La contrefaçon en Thaïlande : un défi pour l’économie et l’image du pays
Bien qu’officiellement illégale, la contrefaçon est largement répandue et représente un problème majeur en Thaïlande. Elle englobe la production et la distribution de produits qui imitent des marques déposées sans autorisation, enfreignant ainsi les droits de propriété intellectuelle.
En Thaïlande, les produits contrefaits les plus courants incluent les cosmétiques, les produits pharmaceutiques, l’électronique et les vêtements. Ces articles, souvent vendus à des prix nettement inférieurs à ceux des originaux, attirent à la fois les résidents locaux et les touristes à la recherche de bonnes affaires.
Selon les statistiques du Department of Intellectual Property (DIP) sous le ministère du Commerce, entre janvier et juin 2024, 747 cas d’infraction à la propriété intellectuelle ont été enregistrés, entraînant la confiscation de 1,723,914 articles contrefaits.

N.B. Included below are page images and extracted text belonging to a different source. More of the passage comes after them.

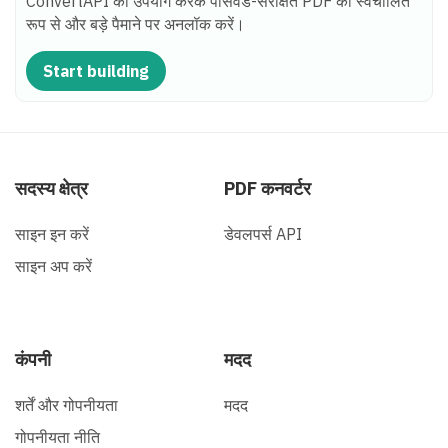
ConvertAPI का उपयोग करके पासवर्ड-संरक्षित PDF को स्वचालित
रूप से और बड़े पैमाने पर अनलॉक करें।
Start building
सदस्य क्षेत्र
PDF कनवर्टर
साइन इन करें
डेवलपर्स API
साइन अप करें
कंपनी
मदद
शर्तें और गोपनीयता
मदद
गोपनीयता नीति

Bien que le nombre de cas ait diminué de 20,19 % par rapport à l’année précédente, la hausse de 33,73 % des articles saisis indique la gravité de la situation.
Sur le plan légal, la Thaïlande offre des outils tant civils que criminels pour lutter contre les infractions à la propriété intellectuelle : les poursuites criminelles, généralement plus efficaces, impliquent des raids de police, la saisie de produits contrefaits et des poursuites devant le tribunal spécialisé en propriété intellectuelle et commerce international (IPIT Court).
Les douanes, quant à elles, ont le pouvoir de saisir des biens contrefaits de manière proactive et les produits saisis sont souvent détruits lors de cérémonies officielles pour montrer la détermination du gouvernement à éradiquer ce fléau.
Le conseiller économique de l’ambassade de France en Thaïlande, Jean Sol-Macher, a récemment assisté à une de ces cérémonies de destruction de produits contrefaits, où il a été rappelé que le gouvernement thaïlandais fait de la lutte contre la contrefaçon une priorité.
En effet, l’impact de cette pratique illégale sur l’économie est particulièrement palpable pour la France, le deuxième pays le plus touché par cette industrie illégale après les États Unis, subissant près de 7 milliards d’euros de pertes par an, ce qui met en danger près de 40 000 emplois.
Malgré ces efforts, de grandes villes comme Bangkok continuent d’attirer chaque année des milliers de touristes séduits par un vaste marché de la contrefaçon. Dans les rues mais aussi dans des centres commerciaux comme le MBK Center, les contrefaçons de vêtements et accessoires de grandes marques se vendent ouvertement.
Attirés par des prix défiant toute concurrence, certains touristes se laissent facilement tenter, sans se rendre compte qu’ils enfreignent des lois qu’ils respecteraient chez eux.
Les moyens mis en place pour combattre la contrefaçon rencontrent de nombreux obstacles. Avec l’augmentation des importations de contrefaçons, il est devenu difficile de traquer les grandes chaînes de production car il se traite souvent de vendeurs locaux, qui fabriquent des contrefaçons simples comme des vêtements ou des accessoires en profitant de leurs compétences artisanales.
De plus, des enquêteurs anonymes ont signalé que les plus redoutés des dealers cachent souvent des entrepôts de contrefaçons importées, notamment dans la province de Sa Kaeo, près de la frontière thaïlandaise avec le Cambodge. Ces produits, souvent fabriqués en Chine, sont introduits clandestinement en Thaïlande ou les contrebandiers expérimentés, protégés par la corruption et des menaces de violence, réussissent à opérer sans crainte.
La corruption constitue néanmoins le défi majeur : un vendeur de montres contrefaites a révélé qu’il payait régulièrement des pots-de-vin à la police pour éviter les répressions. Ce climat d’impunité rend donc les efforts de lutte contre la contrefaçon encore plus complexes. De même, des entrepreneurs, parfois d’anciens licenciés de marques, continuent à produire des articles contrefaits en ignorant les droits d’auteur et les marques tout en bénéficiant de ressources adéquates.
La lutte contre la contrefaçon en Thaïlande représente certes un défi considérable pour les autorités locales, cependant il concerne de nombreux autres pays du globe, qui en subissent les conséquences. Malgré des efforts juridiques significatifs, la réalité du marché de la contrefaçon demeure complexe et enracinée dans la culture de consommation.
La sensibilisation des consommateurs, tant thaïlandais que internationaux, est essentielle pour réduire l’impact de ce marché illégal sur l’économie mondiale et protéger la santé des consommateurs. La situation appelle à une action concertée, tant au niveau national qu’international, pour combattre ce fléau qui menace l’intégrité des marchés légitimes.